[Saved entries]
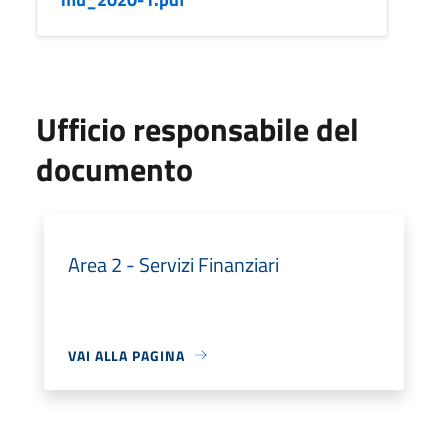
Ufficio responsabile del
documento
Area 2 - Servizi Finanziari
VAI ALLA PAGINA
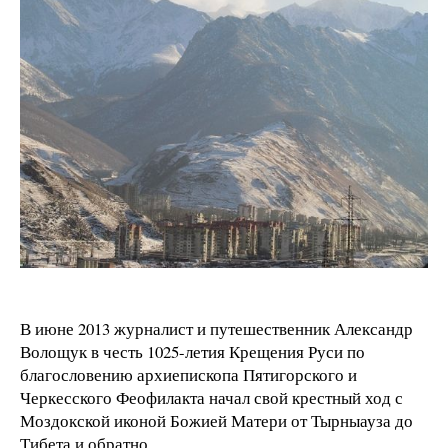
В июне 2013 журналист и путешественник Александр
Волощук в честь 1025-летия Крещения Руси по
благословению архиепископа Пятигорского и
Черкесского Феофилакта начал свой крестный ход с
Моздокской иконой Божией Матери от Тырныауза до
Тибета и обратно.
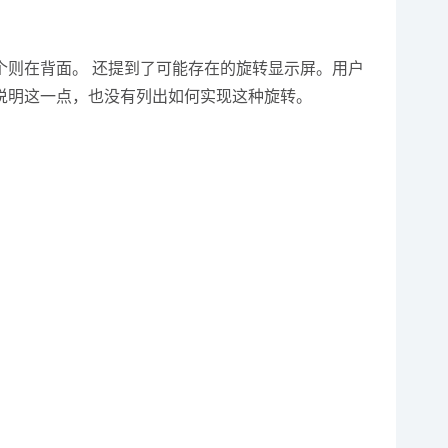
则在背面。 还提到了可能存在的旋转显示屏。用户
点说明这一点，也没有列出如何实现这种旋转。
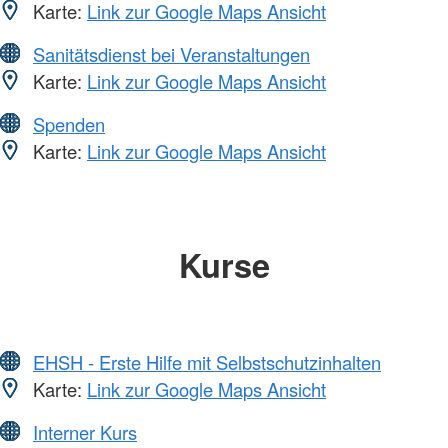
Karte:
Link zur Google Maps Ansicht
Sanitätsdienst bei Veranstaltungen
Karte:
Link zur Google Maps Ansicht
Spenden
Karte:
Link zur Google Maps Ansicht
Kurse
EHSH - Erste Hilfe mit Selbstschutzinhalten
Karte:
Link zur Google Maps Ansicht
Interner Kurs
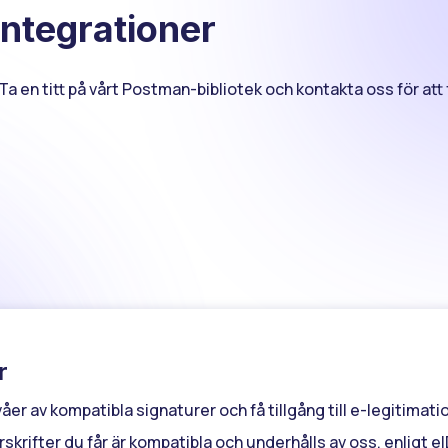
ntegrationer
 en titt på vårt Postman-bibliotek och kontakta oss för att få 
r
er av kompatibla signaturer och få tillgång till e-legitimat
rskrifter du får är kompatibla och underhålls av oss, enligt 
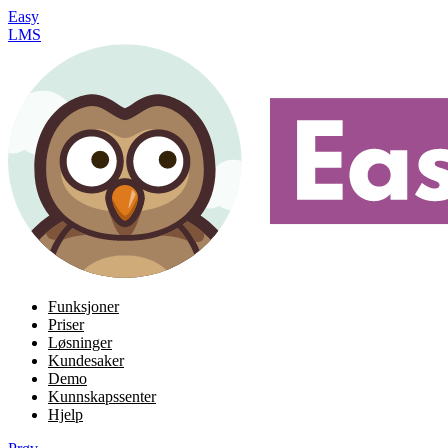
Easy
LMS
Funksjoner
Priser
Løsninger
Kundesaker
Demo
Kunnskapssenter
Hjelp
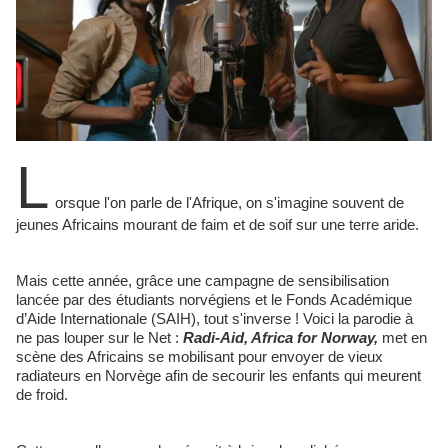
L
orsque l'on parle de l'Afrique, on s'imagine souvent de
jeunes Africains mourant de faim et de soif sur une terre aride.
Mais cette année, grâce une campagne de sensibilisation
lancée par des étudiants norvégiens et le Fonds Académique
d’Aide Internationale (SAIH), tout s'inverse ! Voici la parodie à
ne pas louper sur le Net :
Radi-Aid, Africa for Norway,
met en
scène des Africains se mobilisant pour envoyer de vieux
radiateurs en Norvège afin de secourir les enfants qui meurent
de froid.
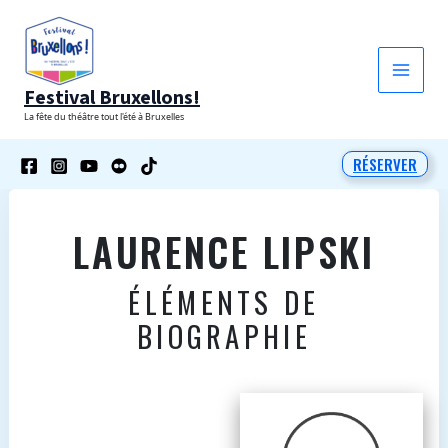
Aller
au
contenu
Festival Bruxellons!
La fête du théâtre tout l'été à Bruxelles
RÉSERVER
LAURENCE LIPSKI
ÉLÉMENTS DE
BIOGRAPHIE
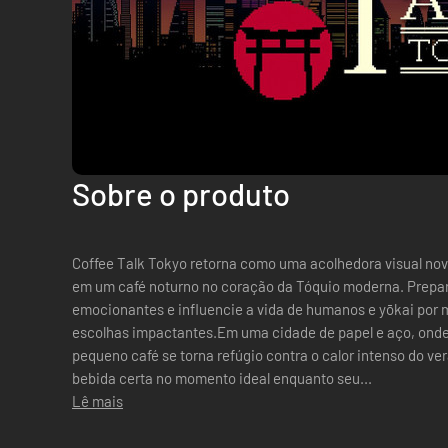
Sobre o produto
Coffee Talk Tokyo retorna como uma acolhedora visual nov
em um café noturno no coração da Tóquio moderna. Prepar
emocionantes e influencie a vida de humanos e yōkai por m
escolhas impactantes.Em uma cidade de papel e aço, onde
pequeno café se torna refúgio contra o calor intenso do ver
bebida certa no momento ideal enquanto seu...
Lê mais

* _PROBLEM DETAILS_: The answer must consist of every line from the data that holds the string "kompatibla".

* _WRITTEN ANSWER_:
er av kompatibla signaturer och få tillgång till e-legitimat
rskrifter du får är kompatibla och underhålls av oss, enligt 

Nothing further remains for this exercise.